A couple of years ago, I suggested that the future of magazine journalism should look like Spotify. I proposed a platform that collects and distributes stories, a centralized, personalized, and socialized reading hub for anyone interested in journalism. Readability, which now has a follow graph and curated recommendations, has come pretty close to that vision, to the point where it has become like a Twitter for longform journalism.
But in this world, it’s not just the concept of the bundle that has to evolve — it’s also the way the stories themselves are published.
We find ourselves in a situation in which traditional models, usually involving a mix of advertising, subscriptions, and events, can no longer be relied upon to sustain quality, independent journalism. In particular, if stories are coming to us as isolated units, publishers face even more challenges in making their pursuits profitable.
The answer, I think, is that publishers need to shift their emphasis to individual story units. The stories themselves must become platforms. Once the story is realized as the central force for reader attention, you can build an experience around it. That experience might include ads, but it might also include software applications, shopping opportunities, financial transactions, and donations.
My idea is that each story should be published on a HTML5 “card” that has two sides. On the front side of that card would be the story itself, with no bells and whistles. It would just be headline, byline, text, and perhaps a large image. That stripped-back experience would encourage uninterrupted reading, which I think is an undervalued quality.
Recently, we’ve all been going crazy Snow Falling the crap out of everything while forgetting that the best reading experience is one that lets you get lost in a narrative; one that induces a state of flow. If you don’t believe that an uninterrupted, plain-text reading environment is optimal, I suggest you pick up a book. Those things are essentially a few hundred pages of nothing but text. And yet, they seem to have done alright over the years.
However, as a reader, I love extra context when I get to the end of a story. If I’ve been moved by a piece of journalism, I’ll often look up the Wikipedia entry for the story’s subject or the chief protagonist. I’ll go to YouTube to see footage of the event in question. I’ll look for other work by the same author, and perhaps even buy one of her books.

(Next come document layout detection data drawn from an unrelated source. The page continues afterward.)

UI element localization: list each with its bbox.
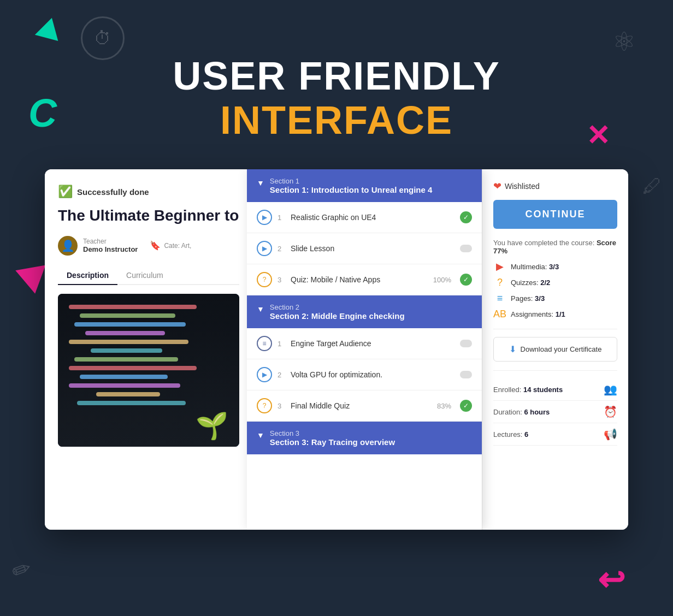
lesson-1-2-title: Slide Lesson xyxy=(291,244,454,253)
video-icon-1: ▶ xyxy=(257,210,272,225)
toggle-2-2 xyxy=(460,371,472,378)
instructor-name: Demo Instructor xyxy=(83,245,138,253)
section1-header[interactable]: ▼ Section 1 Section 1: Introduction to U… xyxy=(247,169,482,202)
hero-title-line1: USER FRIENDLY xyxy=(145,55,528,98)
success-badge: ✅ Successfully done xyxy=(58,185,239,199)
quiz-icon-1: ? xyxy=(257,272,272,287)
section3-title: Section 3: Ray Tracing overview xyxy=(270,437,395,447)
download-icon: ⬇ xyxy=(509,344,516,354)
lesson-2-2[interactable]: ▶ 2 Volta GPU for optimization. xyxy=(247,359,482,390)
instructor-row: 👤 Teacher Demo Instructor 🔖 Cate: Art, xyxy=(58,236,239,256)
bg-pencil2-icon: 🖊 xyxy=(642,175,662,198)
completion-text: You have completed the course: Score 77% xyxy=(493,239,617,255)
bg-atom-icon: ⚛ xyxy=(612,26,636,57)
stat-assignments: AB Assignments: 1/1 xyxy=(493,309,617,320)
lesson-1-3-title: Quiz: Mobile / Native Apps xyxy=(291,275,428,284)
multimedia-icon: ▶ xyxy=(493,260,506,273)
assignments-label: Assignments: 1/1 xyxy=(511,310,565,318)
section3-label: Section 3 xyxy=(270,429,395,437)
continue-button[interactable]: CONTINUE xyxy=(493,200,617,229)
quiz-icon-2: ? xyxy=(257,398,272,413)
hook-pink-shape: ↩ xyxy=(598,560,625,599)
download-cert-label: Download your Certificate xyxy=(521,345,602,353)
duration-row: Duration: 6 hours ⏰ xyxy=(493,401,617,423)
speaker-icon: 📢 xyxy=(604,428,617,441)
divider-1 xyxy=(493,329,617,329)
toggle-1-2 xyxy=(460,245,472,252)
assignments-icon: AB xyxy=(493,309,506,320)
wishlisted-row: ❤ Wishlisted xyxy=(493,180,617,192)
right-panel: ❤ Wishlisted CONTINUE You have completed… xyxy=(482,169,628,530)
lesson-2-1-title: Engine Target Audience xyxy=(291,339,454,348)
lesson-2-3-title: Final Middle Quiz xyxy=(291,401,432,410)
pages-label: Pages: 3/3 xyxy=(511,294,545,303)
clock-circle-shape: ⏱ xyxy=(81,16,125,60)
section2-label: Section 2 xyxy=(270,303,405,311)
lesson-1-3[interactable]: ? 3 Quiz: Mobile / Native Apps 100% ✓ xyxy=(247,264,482,295)
left-panel: ✅ Successfully done The Ultimate Beginne… xyxy=(45,169,252,530)
check-icon-2-3: ✓ xyxy=(460,400,472,412)
category-label: Cate: Art, xyxy=(164,242,191,250)
lesson-1-1-title: Realistic Graphic on UE4 xyxy=(291,213,454,222)
bookmark-icon: 🔖 xyxy=(150,240,161,251)
section2-arrow-icon: ▼ xyxy=(257,305,264,313)
multimedia-label: Multimedia: 3/3 xyxy=(511,263,559,271)
code-display xyxy=(58,294,239,420)
bg-pencil-icon: ✏ xyxy=(8,554,36,585)
section3-arrow-icon: ▼ xyxy=(257,431,264,440)
enrolled-row: Enrolled: 14 students 👥 xyxy=(493,378,617,401)
video-icon-2: ▶ xyxy=(257,241,272,256)
section3-header[interactable]: ▼ Section 3 Section 3: Ray Tracing overv… xyxy=(247,422,482,454)
lesson-1-3-score: 100% xyxy=(433,276,451,284)
enrolled-label: Enrolled: 14 students xyxy=(493,386,563,394)
lesson-2-1[interactable]: ≡ 1 Engine Target Audience xyxy=(247,328,482,359)
section1-title: Section 1: Introduction to Unreal engine… xyxy=(270,185,433,194)
duration-label: Duration: 6 hours xyxy=(493,408,550,416)
hero-title-line2: INTERFACE xyxy=(145,98,528,143)
lesson-2-2-title: Volta GPU for optimization. xyxy=(291,370,454,379)
tab-curriculum[interactable]: Curriculum xyxy=(117,266,172,285)
wishlisted-text: Wishlisted xyxy=(505,182,540,191)
laptop-visual: 🌱 xyxy=(58,294,239,447)
toggle-2-1 xyxy=(460,340,472,347)
completion-box: You have completed the course: Score 77%… xyxy=(493,239,617,320)
check-icon-1: ✓ xyxy=(460,211,472,223)
divider-2 xyxy=(493,370,617,371)
stat-quizzes: ? Quizzes: 2/2 xyxy=(493,277,617,288)
page-icon-1: ≡ xyxy=(257,336,272,351)
avatar: 👤 xyxy=(58,236,78,256)
course-title: The Ultimate Beginner to xyxy=(58,206,239,225)
quizzes-icon: ? xyxy=(493,277,506,288)
tabs-row: Description Curriculum xyxy=(58,266,239,285)
lectures-label: Lectures: 6 xyxy=(493,430,528,439)
c-shape: C xyxy=(28,91,57,135)
pages-icon: ≡ xyxy=(493,293,506,304)
lesson-2-3[interactable]: ? 3 Final Middle Quiz 83% ✓ xyxy=(247,390,482,422)
section1-arrow-icon: ▼ xyxy=(257,179,264,187)
students-icon: 👥 xyxy=(604,383,617,396)
hero-section: USER FRIENDLY INTERFACE xyxy=(145,55,528,143)
plant-icon: 🌱 xyxy=(196,411,228,441)
course-image: 🌱 xyxy=(58,294,239,447)
course-sections-panel: ▼ Section 1 Section 1: Introduction to U… xyxy=(247,169,482,530)
success-text: Successfully done xyxy=(77,187,149,197)
instructor-label: Teacher xyxy=(83,238,138,245)
section2-header[interactable]: ▼ Section 2 Section 2: Middle Engine che… xyxy=(247,295,482,328)
success-icon: ✅ xyxy=(58,185,73,199)
lesson-1-2[interactable]: ▶ 2 Slide Lesson xyxy=(247,233,482,264)
lesson-1-1[interactable]: ▶ 1 Realistic Graphic on UE4 ✓ xyxy=(247,202,482,233)
heart-icon: ❤ xyxy=(493,180,501,192)
quizzes-label: Quizzes: 2/2 xyxy=(511,279,550,287)
lectures-row: Lectures: 6 📢 xyxy=(493,423,617,446)
stat-multimedia: ▶ Multimedia: 3/3 xyxy=(493,260,617,273)
ui-showcase: ✅ Successfully done The Ultimate Beginne… xyxy=(45,169,628,530)
tab-description[interactable]: Description xyxy=(58,266,117,285)
x-shape: ✕ xyxy=(586,119,610,152)
triangle-green-shape xyxy=(35,15,63,41)
section2-title: Section 2: Middle Engine checking xyxy=(270,311,405,321)
lesson-2-3-score: 83% xyxy=(437,402,451,410)
video-icon-3: ▶ xyxy=(257,367,272,382)
download-certificate-button[interactable]: ⬇ Download your Certificate xyxy=(493,337,617,362)
stat-pages: ≡ Pages: 3/3 xyxy=(493,293,617,304)
section1-label: Section 1 xyxy=(270,177,433,185)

I might even listen to a podcast interview with the author to find out what she was thinking while she wrote the story. And sometimes, moved by the protagonist’s plight, I’ll donate money to the cause.
All this stuff could live on the back side of the story card. Once you’re done reading the story, you could flip it over, like a record, to find what’s on the other side. So, on the back of a story about a group of hippy surfers who ran a drug-smuggling operation in the 1970s, you might find: a Wikipedia excerpt about the kingpin; a Soundcloud embed of an interview with the author; an Amazon ad for a book written by the same guy; an image gallery showing what the surfers looked like then and now; a Reddit thread that presents a discussion of the crime; and a link to a petition to legalize marijuana. There are other possibilities to include, too, including tweets, Instagram photos, videos, documents, and whatever else you can think of. Each of these elements could themselves exist in cards, all of which could be expandable.
This back side of the card would be the platform part of the product, and it would lend itself to money-making in several ways. For a start, it could host straight-up ads, but that would be the least interesting path. Instead, there could be buttons for donations, to either the author or the cause. There could be cards that show off books, movies, tickets, flights, hotels, allowing purchases to be made right there on the back of the story.
A publisher might also choose to open the back side of the card to third-party developers who might build relevant widgets or apps. Another possibility is that the entire back side of the card could be given over to institutions or schools as a template, so they can plug in specific elements that are relevant to whatever story is on the front side. For example, a teacher might put in a quiz relevant to whatever story they’re teaching a class on. And all of these elements could be dynamic, so content could be added and removed as a story evolves over time.
What we’d be left with is a publishing technology that respects the primacy of the narrative while fully taking advantage of the distributive advantages and rich media potential of the web. It would be a reading experience designed for today, not one forced to fit the economic parameters of yesterday’s media business.
Would it be more profitable than the status quo? Ultimately, maybe not. But it would be more pleasurable. And now, as they watch their newsrooms shrink and their subscriptions shrivel, is the perfect time for media organizations to experiment. They might as well try it before someone else does.